++++ Supplied material ++++

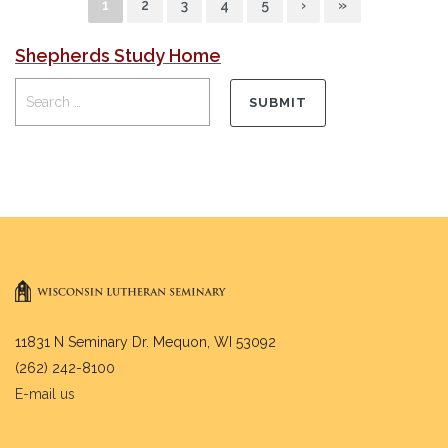
1
2
3
4
5
›
»
Shepherds Study Home
11831 N Seminary Dr. Mequon, WI 53092
(262) 242-8100
E-mail us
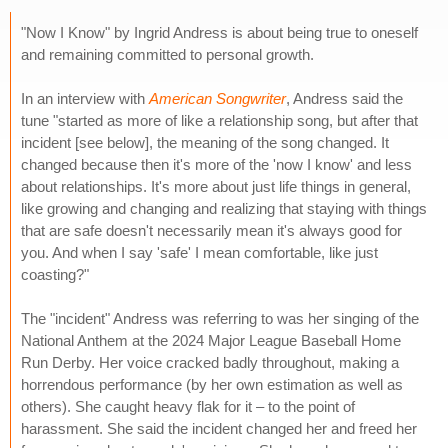
"Now I Know" by Ingrid Andress is about being true to oneself
and remaining committed to personal growth.
In an interview with
American Songwriter
, Andress said the
tune "started as more of like a relationship song, but after that
incident [see below], the meaning of the song changed. It
changed because then it's more of the 'now I know' and less
about relationships. It's more about just life things in general,
like growing and changing and realizing that staying with things
that are safe doesn't necessarily mean it's always good for
you. And when I say 'safe' I mean comfortable, like just
coasting?"
The "incident" Andress was referring to was her singing of the
National Anthem at the 2024 Major League Baseball Home
Run Derby. Her voice cracked badly throughout, making a
horrendous performance (by her own estimation as well as
others). She caught heavy flak for it – to the point of
harassment. She said the incident changed her and freed her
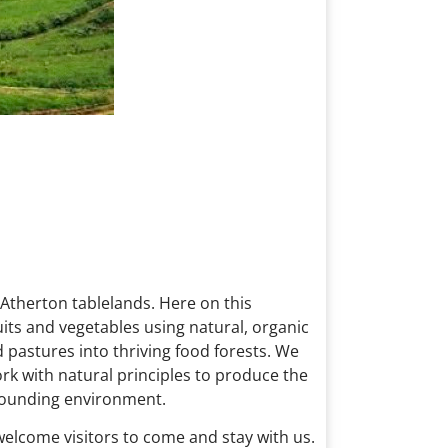
 Atherton tablelands. Here on this
uits and vegetables using natural, organic
pastures into thriving food forests. We
rk with natural principles to produce the
rrounding environment.
 welcome visitors to come and stay with us.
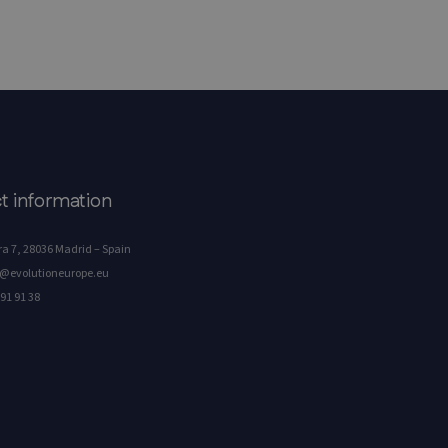
t information
a 7, 28036 Madrid – Spain
o@evolutioneurope.eu
91 91 38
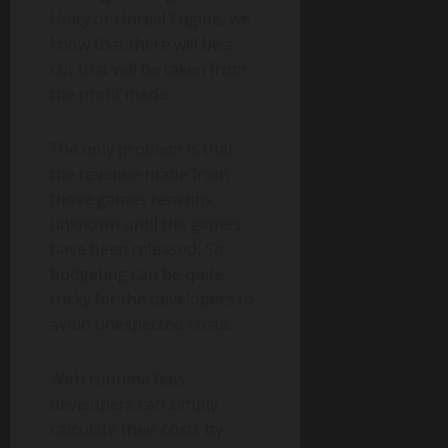
Unity or Unreal Engine, we
know that there will be a
cut that will be taken from
the profit made.
The only problem is that
the revenue made from
those games remains
unknown until the games
have been released. So,
budgeting can be quite
tricky for the developers to
avoid unexpected costs.
With runtime fees,
developers can simply
calculate their costs by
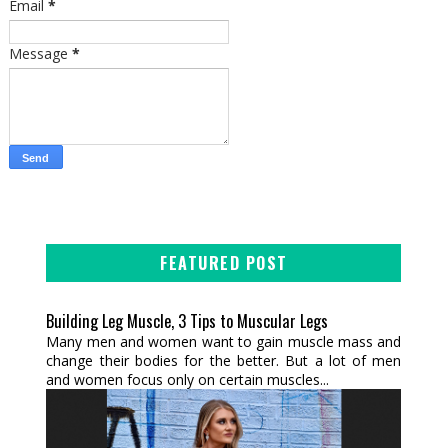
Email
*
Message
*
FEATURED POST
Building Leg Muscle, 3 Tips to Muscular Legs
Many men and women want to gain muscle mass and
change their bodies for the better. But a lot of men
and women focus only on certain muscles...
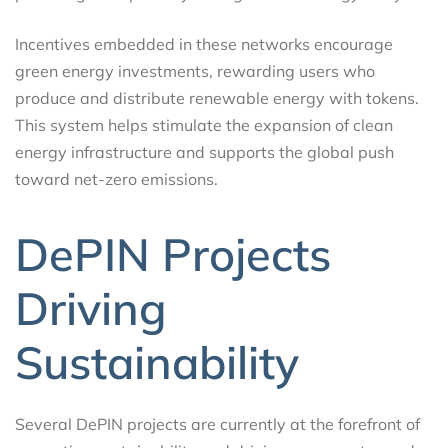
Incentives embedded in these networks encourage
green energy investments, rewarding users who
produce and distribute renewable energy with tokens.
This system helps stimulate the expansion of clean
energy infrastructure and supports the global push
toward net-zero emissions.
DePIN Projects
Driving
Sustainability
Several DePIN projects are currently at the forefront of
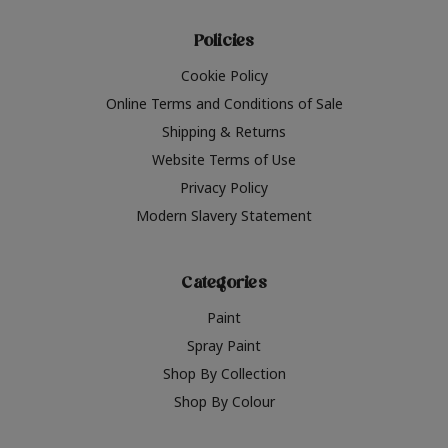
Policies
Cookie Policy
Online Terms and Conditions of Sale
Shipping & Returns
Website Terms of Use
Privacy Policy
Modern Slavery Statement
Categories
Paint
Spray Paint
Shop By Collection
Shop By Colour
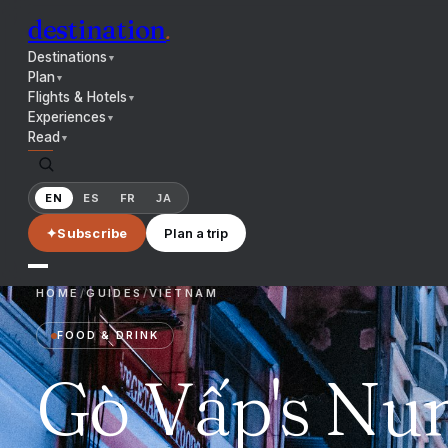
destination
.
Destinations
▼
Plan
▼
Flights & Hotels
▼
Experiences
▼
Read
▼
EN
ES
FR
JA
✦
Subscribe
Plan a trip
HOME
/
GUIDES
/
VIETNAM
FOOD & DRINK
Gò Vấp's Nun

++++

#### What you will do
Word for word, write out the lines above running from the one with "that are safe" up to and including the one with "Many men and". Drop any picture.

#### Solved exercise
that are safe doesn't necessarily mean it's always good for
you. And when I say 'safe' I mean comfortable, like just
coasting?"
The "incident" Andress was referring to was her singing of the
National Anthem at the 2024 Major League Baseball Home
Run Derby. Her voice cracked badly throughout, making a
horrendous performance (by her own estimation as well as
others). She caught heavy flak for it – to the point of
harassment. She said the incident changed her and freed her
 Atherton tablelands. Here on this
uits and vegetables using natural, organic
pastures into thriving food forests. We
rk with natural principles to produce the
rrounding environment.
 welcome visitors to come and stay with us.
t information
a 7, 28036 Madrid – Spain
o@evolutioneurope.eu
91 91 38
Unity or Unreal Engine, we
know that there will be a
cut that will be taken from
the profit made.
The only problem is that
the revenue made from
those games remains
unknown until the games
have been released. So,
budgeting can be quite
tricky for the developers to
avoid unexpected costs.
With runtime fees,
developers can simply
calculate their costs by
Email
*
Message
*
FEATURED POST
Building Leg Muscle, 3 Tips to Muscular Legs
Many men and women want to gain muscle mass and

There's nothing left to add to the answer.